# UPDATE: 55gal Amazon Biotope



## petlover516 (Nov 12, 2008)

since we changed the list so much in the original thread, i am updating everyone and any expertise members who may have just joined! 
Equipment:
-55gal All-Glass Aquarium(Check!)
-Stand(will be using dresser that Can support up to 800lbs. don't go babbling about it. my dad puts up garage doors, used to be a carpenter, and is also a very experienced aquarist so i know hes right-so check!)
-Nova Extreme 48" 2-54W lighting fixture
-AquaClear 110 power filter w/ Peat moss
-60lbs of fine gravel 
-Q-Tank
-10gal All-Glass Aquarium(Check!)
-Sponge filter(Check!)
-Whisper 10 Air Pump(Check)
-All-Glass Aquariums 20" flurescent hood
-Tetra 50W Heater
-10lbs gravel

Stocking List(in order of stocking)
-Java Moss on Driftwood
-10-15 dwarf sag plants
-20-30 Narrow Leaf sag Plants
-1-2 Amazon Sword Plants
-1 anchored Hornwort plant
-2-3 Roseafolia Plants
-Breeding pop. of Cherry Red Shrimps
-4 Black Skirt Tetra
-6 Panda Cories
-15 Cardinal Tetras
-4 Emperor Tetras
-3-4 baby angels at the beginning, once i have a pair i'll give the others away.
-2 German Blue Rams

Ok so whatdya think? the tank probably won't be up and running with every single piece of listed equipment until about 3 months.


----------



## Dmaaaaax (Nov 20, 2008)

I would actually go with a canister filter if possible.

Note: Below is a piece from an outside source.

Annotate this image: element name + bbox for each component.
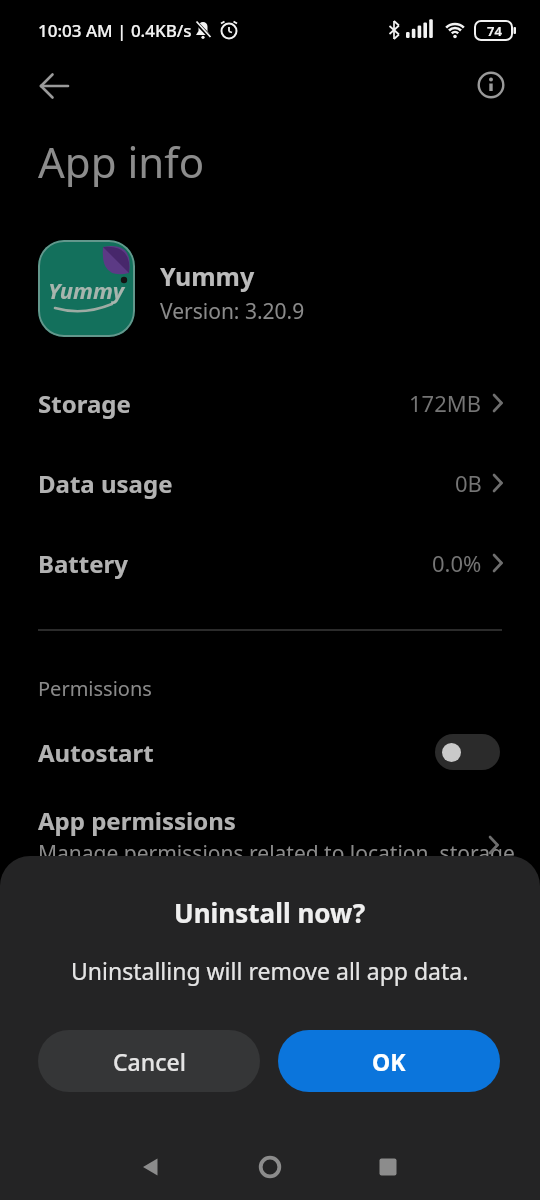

In a planted 55g tank I think this would give you more options for media, circulation, and more filtration. Rena XP1 or 2 or a Fluval. I use a XP3 and a 305 in my 75g tank along with Hydor Korilia for even more circulation.

BTW look for peat, not peat moss. You can find a big bag of it at any hardware store, and you can just put a thin layer under your gravel. Then you can add more as needed to your filter.


----------



## petlover516 (Nov 12, 2008)

Dmaaaaax said:


> I would actually go with a canister filter if possible. In a planted 55g tank I think this would give you more options for media, circulation, and more filtration. Rena XP1 or 2 or a Fluval. I use a XP3 and a 305 in my 75g tank along with Hydor Korilia for even more circulation.


i would, but im kinda low on budget...thats why im using *110*, not *70*(reccomened size for 55). 



Dmaaaaax said:


> BTW look for peat, not peat moss. You can find a big bag of it at any hardware store, and you can just put a thin layer under your gravel. Then you can add more as needed to your filter.


yeah thats what i meant...Fluval Peat Granules is most likely what i will use.


----------